Months later, the buzz has yet to materialize into earnings. "I've seen a whole bunch of press releases, but little in real syndication products," says Blaine Reeder, president of Overdrive Media, a San Francisco-based streaming media development house. Indeed, more press releases about syndication have crossed the wires in recent months than commercials on fledgling WB stations pitching Monday-through-Friday blocks of Moesha.



"Syndication is a radically different way of structuring business than anything that's come before."


In addition, Reeder points out that the "technology solutions" most releases tout, aren't exactly revolutionary. "Syndication is really nothing more than glorified database management," he says.

Still, outside of the technology to make it happen, and the hype to get there first, syndication as an online business model has strong merits.

Last summer, in a widely acclaimed article written for the Harvard Business Journal, Kevin Werbach speculated on just how profound syndication might be to the future of the Internet: "Syndication is a radically different way of structuring business than anything that's come before. Those that best understand the dynamics of syndication -- that are able to position themselves in the most lucrative nodes of syndication networks -- will be the ones that thrive in the Internet era."

Werbach, who is managing editor for Esther Dyson's Release 1.0, goes on to artfully describe the structure and dynamics of Internet syndication, without ever mentioning streaming media specifically. But the premise holds true for rich media companies. "Virtually any organization can benefit from syndication, often in several different ways if it's willing to view itself as part of a larger, interconnected world rather than seeking exclusive control at every turn," says Werbach.

In an interview, Werbach expanded on the advantages syndication holds for content creators: "Syndication allows content providers to focus on core competencies, rather than devoting unnecessary resources toward marketing and distribution."


The Content Marketplace

Werbach's allusion to overextending resources raises the question: Could the likes of Pseudo and DEN have survived with a syndication model? "The failures of Pseudo and DEN were mostly related to the companies' focus on the technology, rather than on creating quality content or building an actual audience," says Dan O'Brien, analyst with Forrester Research. "But syndication could have maximized points of distribution for their content, and potentially given their brands more exposure."
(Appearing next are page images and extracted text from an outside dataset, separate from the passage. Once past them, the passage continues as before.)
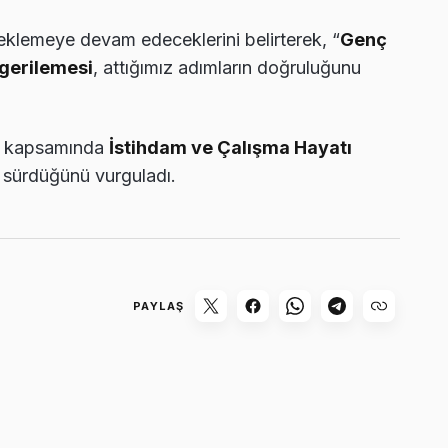
teklemeye devam edeceklerini belirterek, “
Genç
e gerilemesi
, attığımız adımların doğruluğunu
kapsamında
İstihdam ve Çalışma Hayatı
n sürdüğünü vurguladı.
PAYLAŞ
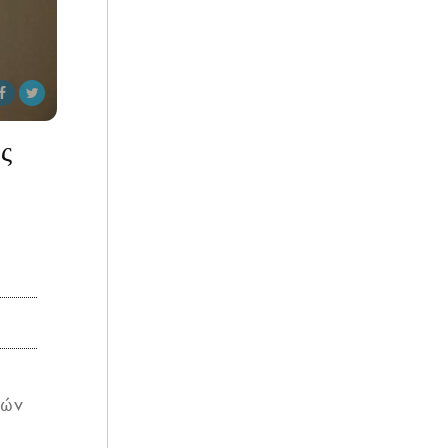
ς
κών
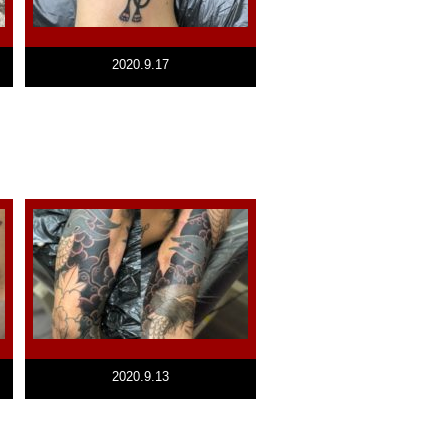
2020.9.17
2020.9.13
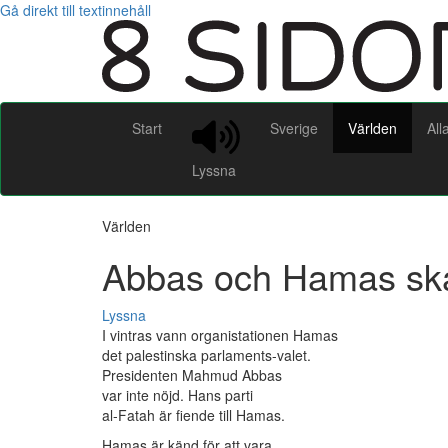
Gå direkt till textinnehåll
Start
Sverige
Världen
All
Lyssna
Världen
Abbas och Hamas ska 
Lyssna
I vintras vann organistationen Hamas
det palestinska parlaments-valet.
Presidenten Mahmud Abbas
var inte nöjd. Hans parti
al-Fatah är fiende till Hamas.
Hamas är känd för att vara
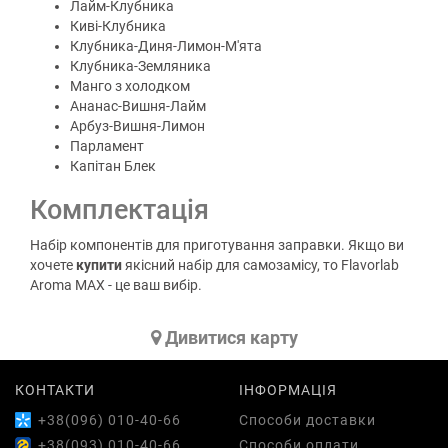
Лайм-Клубника
Киві-Клубника
Клубника-Диня-Лимон-М'ята
Клубника-Земляника
Манго з холодком
Ананас-Вишня-Лайм
Арбуз-Вишня-Лимон
Парламент
Капітан Блек
Комплектація
Набір компонентів для приготування заправки. Якщо ви
хочете
купити
якісний набір для самозамісу, то Flavorlab
Aroma MAX - це ваш вибір.
Дивитися карту
КОНТАКТИ
ІНФОРМАЦІЯ
+38(096) 010-40-66
Способи доставки
+38(093) 010-40-66
Способи оплати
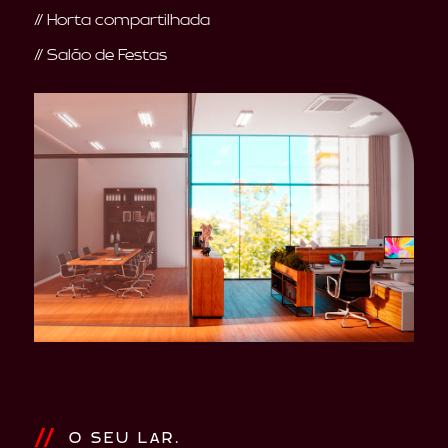
// Horta compartilhada
// Salão de Festas
O SEU LAR.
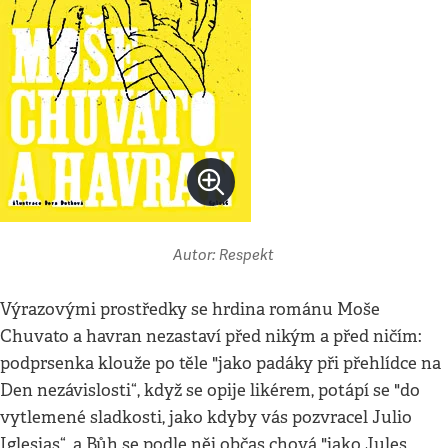
Autor: Respekt
Výrazovými prostředky se hrdina románu Moše
Chuvato a havran nezastaví před nikým a před ničím:
podprsenka klouže po těle "jako padáky při přehlídce na
Den nezávislosti“, když se opije likérem, potápí se "do
vytlemené sladkosti, jako kdyby vás pozvracel Julio
Iglesias“, a Bůh se podle něj občas chová "jako Jules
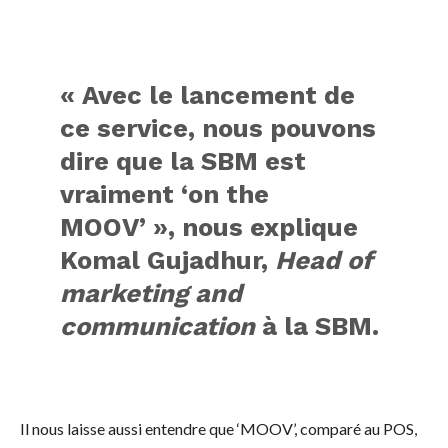
« Avec le lancement de
ce service, nous pouvons
dire que la SBM est
vraiment ‘on the
MOOV’ », nous explique
Komal Gujadhur,
Head of
marketing and
communication
à la SBM.
Il nous laisse aussi entendre que ‘MOOV’, comparé au POS,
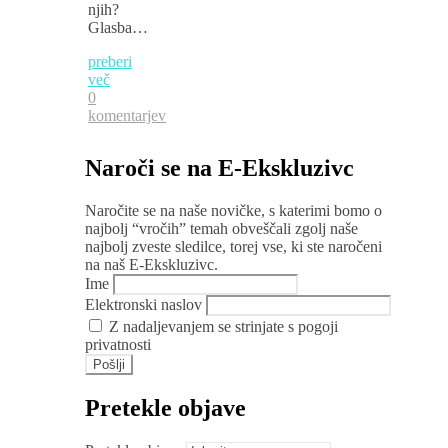
njih?
Glasba…
preberi
več
0
komentarjev
Naroči se na E-Ekskluzivc
Naročite se na naše novičke, s katerimi bomo o
najbolj “vročih” temah obveščali zgolj naše
najbolj zveste sledilce, torej vse, ki ste naročeni
na naš E-Ekskluzivc.
Ime
Elektronski naslov
Z nadaljevanjem se strinjate s pogoji
privatnosti
Pretekle objave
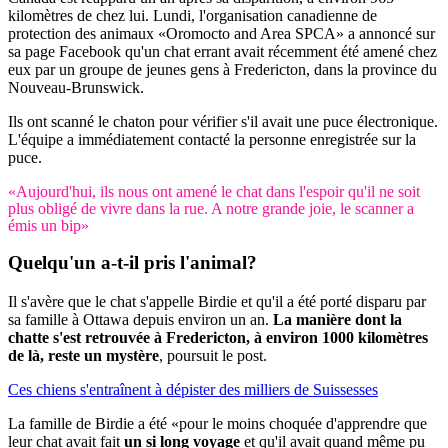
kilomètres de chez lui. Lundi, l'organisation canadienne de
protection des animaux «Oromocto and Area SPCA» a annoncé sur
sa page Facebook qu'un chat errant avait récemment été amené chez
eux par un groupe de jeunes gens à Fredericton, dans la province du
Nouveau-Brunswick.
Ils ont scanné le chaton pour vérifier s'il avait une puce électronique.
L'équipe a immédiatement contacté la personne enregistrée sur la
puce.
«Aujourd'hui, ils nous ont amené le chat dans l'espoir qu'il ne soit
plus obligé de vivre dans la rue. A notre grande joie, le scanner a
émis un bip»
Quelqu'un a-t-il pris l'animal?
Il s'avère que le chat s'appelle Birdie et qu'il a été porté disparu par
sa famille à Ottawa depuis environ un an.
La manière dont la
chatte s'est retrouvée à Fredericton, à environ 1000 kilomètres
de là, reste un mystère
, poursuit le post.
Ces chiens s'entraînent à dépister des milliers de Suissesses
La famille de Birdie a été «pour le moins choquée d'apprendre que
leur chat avait fait
un si long voyage
et qu'il avait quand même pu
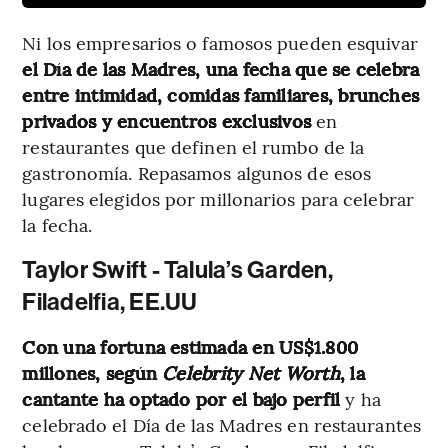
Ni los empresarios o famosos pueden esquivar
el Día de las Madres, una fecha que se celebra
entre intimidad, comidas familiares, brunches
privados y encuentros exclusivos
en
restaurantes que definen el rumbo de la
gastronomía. Repasamos algunos de esos
lugares elegidos por millonarios para celebrar
la fecha.
Taylor Swift - Talula’s Garden,
Filadelfia, EE.UU
Con una fortuna estimada en US$1.800
millones, según
Celebrity Net Worth
, la
cantante ha optado por el bajo perfil
y ha
celebrado el Día de las Madres en restaurantes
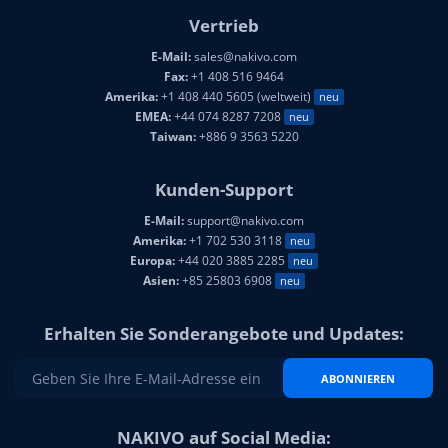
Vertrieb
E-Mail:
sales@nakivo.com
Fax:
+1 408 516 9464
Amerika:
+1 408 440 5605 (weltweit)
neu
EMEA:
+44 074 8287 7208
neu
Taiwan:
+886 9 3563 5220
Kunden-Support
E-Mail:
support@nakivo.com
Amerika:
+1 702 530 3118
neu
Europa:
+44 020 3885 2285
neu
Asien:
+85 25803 6908
neu
Erhalten Sie Sonderangebote und Updates:
ABONNIEREN
NAKIVO auf Social Media:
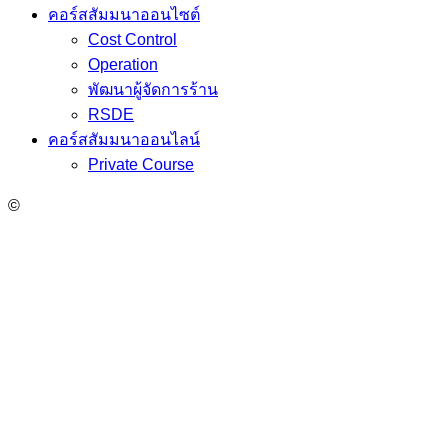
คอร์สสัมมนาออนไซต์
Cost Control
Operation
พัฒนาผู้จัดการร้าน
RSDE
คอร์สสัมมนาออนไลน์
Private Course
©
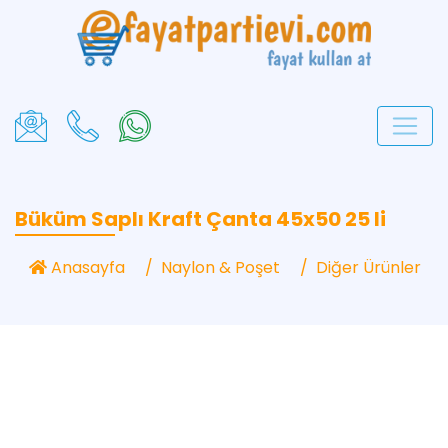
Büküm Saplı Kraft Çanta 45x50 25 li
Anasayfa
Naylon & Poşet
Diğer Ürünler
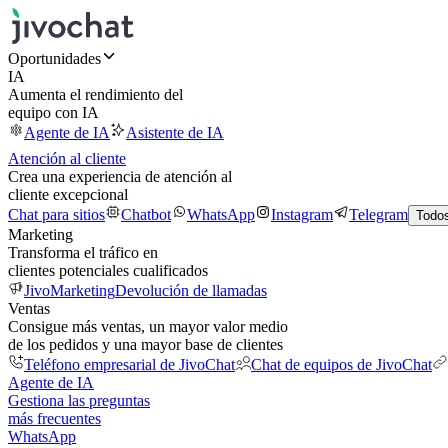
Oportunidades
IA
Aumenta el rendimiento del
equipo con IA
Agente de IA
Asistente de IA
Atención al cliente
Crea una experiencia de atención al
cliente excepcional
Chat para sitios
Chatbot
WhatsApp
Instagram
Telegram
Todos
Marketing
Transforma el tráfico en
clientes potenciales cualificados
JivoMarketing
Devolución de llamadas
Ventas
Consigue más ventas, un mayor valor medio
de los pedidos y una mayor base de clientes
Teléfono empresarial de JivoChat
Chat de equipos de JivoChat
Agente de IA
Gestiona las preguntas
más frecuentes
WhatsApp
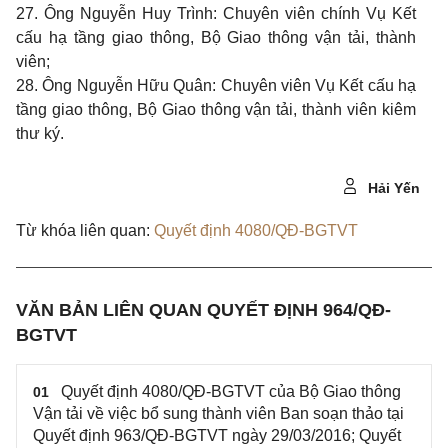
27. Ông Nguyễn Huy Trình: Chuyên viên chính Vụ Kết
cấu hạ tầng giao thông, Bộ Giao thông vận tải, thành
viên;
28. Ông Nguyễn Hữu Quân: Chuyên viên Vụ Kết cấu hạ
tầng giao thông, Bộ Giao thông vận tải, thành viên kiêm
thư ký.
Hải Yến
Từ khóa liên quan:
Quyết định 4080/QĐ-BGTVT
VĂN BẢN LIÊN QUAN QUYẾT ĐỊNH 964/QĐ-
BGTVT
Quyết định 4080/QĐ-BGTVT của Bộ Giao thông
01
Vận tải về việc bổ sung thành viên Ban soạn thảo tại
Quyết định 963/QĐ-BGTVT ngày 29/03/2016; Quyết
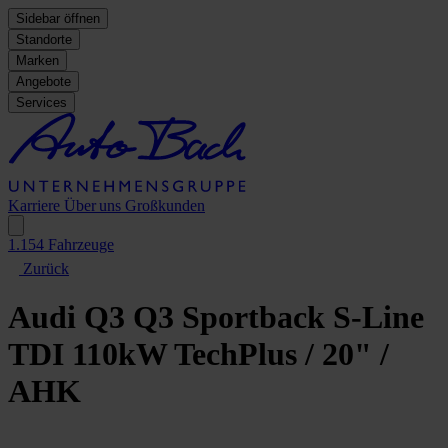
Sidebar öffnen
Standorte
Marken
Angebote
Services
Karriere
Über uns
Großkunden
1.154
Fahrzeuge
Zurück
Audi Q3
Q3 Sportback S-Line
TDI 110kW TechPlus / 20" /
AHK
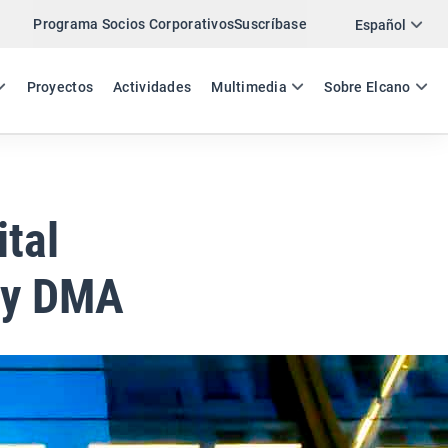
Programa Socios Corporativos
Suscríbase
Twitter
Español
LinkedIn
ES
EN
Proyectos
Actividades
Multimedia
Sobre Elcano
Email
Enlace
COMPARTIR ANÁLISIS
tal
 y DMA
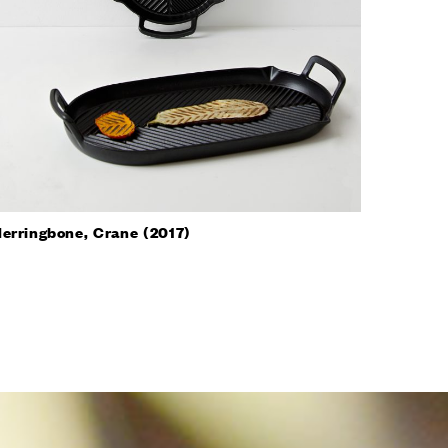
erringbone, Crane (2017)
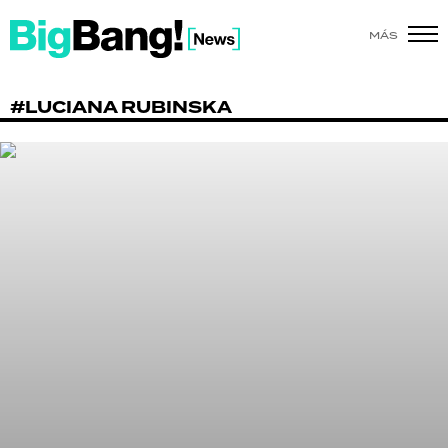
MÁS
SHOW
#LUCIANA RUBINSKA
POLÍTICA
ACTUALIDAD
POLICIALES
ECONOMÍA
GRAN HERMANO
SALUD
DEPORTES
Not surprisingly, Kevin Clark, chief executive officer of New York-based ScreamingMedia, agrees. "[DEN and Pseudo's strategy] was all about driving traffic to their sites," he says. Clark, whose company syndicates content from roughly 2,800 sources to more than 1,200 Web sites, is a true believer. "The only way to guarantee millions of eyeballs is to have a syndication strategy," he maintains.

ScreamingMedia, along with competitors iSyndicate, YellowBrix, and NewsEdge, to name a few, are in the business of content aggregation and syndication -- acting as intermediaries between sites that need content and sites that want to sell it. With an ASP model, ScreamingMedia utilizes filter technology to syndicate content to its 1,200 affiliate sites. In addition to a one-time set-up fee of between $3,000 and $40,000, subscribers pay between $500 and $50,000 per month, depending on the number of articles delivered. While rates vary, content providers may receive up to 30% of the revenue generated from the subscribers.

While Clark says, "content is the DNA of the Internet and its number one core capability," he admits that streaming media currently comprises only a "fraction" of the content offered in the ScreamingMedia catalog. Clark predicts streaming video, in particular, is still 12 to 18 months away from being a significant part of the company's offering.

Still, there appears to be sufficient demand from affiliates for streaming media content. The bottleneck, perhaps, is the owners of the content. According to Sean Bell, self-described "Mandarin of Marketing" with Seattle-based Loudeye Technologies, content owners aren't confident in the technology of syndication. "Mainly, content owners want control of their content, to make sure it's not being streamed to sites they'd rather not be associated with," he says.